Projects

Personalization is important in many fields: in healthcare we try to find the “right treatment for the right person”, in online marketing we try to find the “right product for the right customer”, and in education we try to find “the right educational plan for the right student”. In each of these fields we assume that matching treatments to individuals improves their effectiveness.

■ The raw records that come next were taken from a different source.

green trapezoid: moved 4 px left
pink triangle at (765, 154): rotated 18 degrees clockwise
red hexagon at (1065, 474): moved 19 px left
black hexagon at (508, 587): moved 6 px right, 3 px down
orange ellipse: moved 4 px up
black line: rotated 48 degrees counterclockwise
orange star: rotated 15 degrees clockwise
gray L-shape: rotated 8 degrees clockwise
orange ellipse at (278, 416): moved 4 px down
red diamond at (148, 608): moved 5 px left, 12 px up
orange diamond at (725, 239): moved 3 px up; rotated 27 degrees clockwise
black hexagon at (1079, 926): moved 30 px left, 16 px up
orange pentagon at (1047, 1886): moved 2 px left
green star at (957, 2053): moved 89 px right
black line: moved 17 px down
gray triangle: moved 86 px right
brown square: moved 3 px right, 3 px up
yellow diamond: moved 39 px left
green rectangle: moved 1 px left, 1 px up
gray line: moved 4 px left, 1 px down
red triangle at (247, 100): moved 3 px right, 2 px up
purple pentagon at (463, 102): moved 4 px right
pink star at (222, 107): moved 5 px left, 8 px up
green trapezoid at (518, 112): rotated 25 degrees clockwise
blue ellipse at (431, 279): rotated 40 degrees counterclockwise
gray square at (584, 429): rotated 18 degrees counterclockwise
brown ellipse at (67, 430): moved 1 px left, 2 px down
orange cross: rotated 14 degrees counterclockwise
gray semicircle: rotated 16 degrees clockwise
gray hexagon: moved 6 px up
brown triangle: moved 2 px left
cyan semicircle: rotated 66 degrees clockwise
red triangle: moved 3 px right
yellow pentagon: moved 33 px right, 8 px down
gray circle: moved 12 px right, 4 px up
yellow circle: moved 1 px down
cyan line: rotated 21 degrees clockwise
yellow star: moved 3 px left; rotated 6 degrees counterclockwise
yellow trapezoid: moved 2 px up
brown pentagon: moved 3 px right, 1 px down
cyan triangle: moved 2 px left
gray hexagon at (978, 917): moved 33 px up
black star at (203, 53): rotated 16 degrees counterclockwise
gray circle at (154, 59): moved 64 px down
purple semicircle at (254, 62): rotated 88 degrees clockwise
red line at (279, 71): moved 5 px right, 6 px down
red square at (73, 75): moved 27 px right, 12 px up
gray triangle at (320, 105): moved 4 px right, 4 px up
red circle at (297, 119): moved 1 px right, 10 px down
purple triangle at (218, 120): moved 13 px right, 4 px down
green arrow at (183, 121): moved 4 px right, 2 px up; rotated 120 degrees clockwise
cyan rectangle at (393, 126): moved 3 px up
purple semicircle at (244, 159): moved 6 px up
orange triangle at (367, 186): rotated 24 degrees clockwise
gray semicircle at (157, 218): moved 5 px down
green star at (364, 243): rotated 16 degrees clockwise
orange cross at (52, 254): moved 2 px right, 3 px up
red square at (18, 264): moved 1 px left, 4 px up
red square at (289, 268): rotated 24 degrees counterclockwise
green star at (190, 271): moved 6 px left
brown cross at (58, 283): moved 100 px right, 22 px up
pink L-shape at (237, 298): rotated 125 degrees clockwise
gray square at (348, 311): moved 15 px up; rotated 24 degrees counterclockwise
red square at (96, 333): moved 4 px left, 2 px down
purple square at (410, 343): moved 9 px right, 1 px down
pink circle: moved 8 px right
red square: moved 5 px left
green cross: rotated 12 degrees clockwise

Abstractly, the problem of personalizing treatments is the same across disciplines: given a feature vector $\vec{x}$ describing the current person we select a treatment assignment $\vec{a}$ to attain some outcome $r$. An effective personalization policy $\pi()$ maximizes the cumulative outcome over all treatment assignments. The computational personalization (CP) lab at JADS develops and analyses sequential allocation policies and builds software to deploy these policies in field experiments. The lab’s mission is to become the world leader in \emph{data science methods for treatment personalization.}

The lab identifies a number of concrete challenges to progress further:

  1. Novel policies: While a large number of policies have been proposed, the majority of these is of interest for their (asymptotic) properties under stringent assumptions. In our lab we are interested in developing policies that perform well on more realistic formalizations of the problem (e.g., finite horizon, latent rewards, delayed rewards, changing actions sets, etc.).
  2. Causality: In many applications we find that observational data regarding a process is already available. However, since we care about the \emph{causal} effects of the selected actions, we need to develop novel methods of estimating causal effects based on (mixed) observational and interventional data.
  3. Computation: In many situations treatment decisions will need to be made for large groups of people in (near) real-time; the CP lab focusses on developing scalable (online / row-by-row) methods to fit the statistical models used by different policies.
  4. Application: With different applications come different challenges: in e-commerce data volumes are extremely large, and the size of the action space is large and dynamic. In healthcare the number of observations is often small, but multiple outcome measures are of interest and human understandability / accountability of the policies is required.

Organization

The CP lab is led by prof. dr. Maurits Kaptein. The lab currently consist of the PI, 7 PhD students, one Post-doc student, and a varying number of (research) master students. The lab holds weekly lab meetings. Jointly we strengthen the quality of the work originating from the lab. Next to the weekly lab meetings, there are scheduled, bi-weekly, bilateral meetings between the PI and the lab members. Every year the performance of the lab members is evaluated by the PI. The research in the lab is currently structured within separate projects:

  1. Applied contextual multi-armed bandit solutions (CMAB): This project focusses on developing software to address cMAB problems in field studies and to perform (simulated) policy evaluations.
  2. Personalized eHealth Telescope (PET): The Health-Telescope focusses on evaluating the effectiveness of eHealth applications and developing novel methods for eHealth personalization. This project is funded by CZ and the TiU Impact program.
  3. Personalized Churn prevention (Churn): Together with DSC/t we are currently working on effective, personalized reinforcement learning approaches to fighting churn.
  4. Causality (Cause): Given the importance of estimating causal effects at the level of individuals we separately study causal inference and its applications.
  5. Medical trials (MT): In collaboration with TiU we work on developing effective Bayesian allocation methods for clinical trails that deal with multiple end-point and heterogeneity.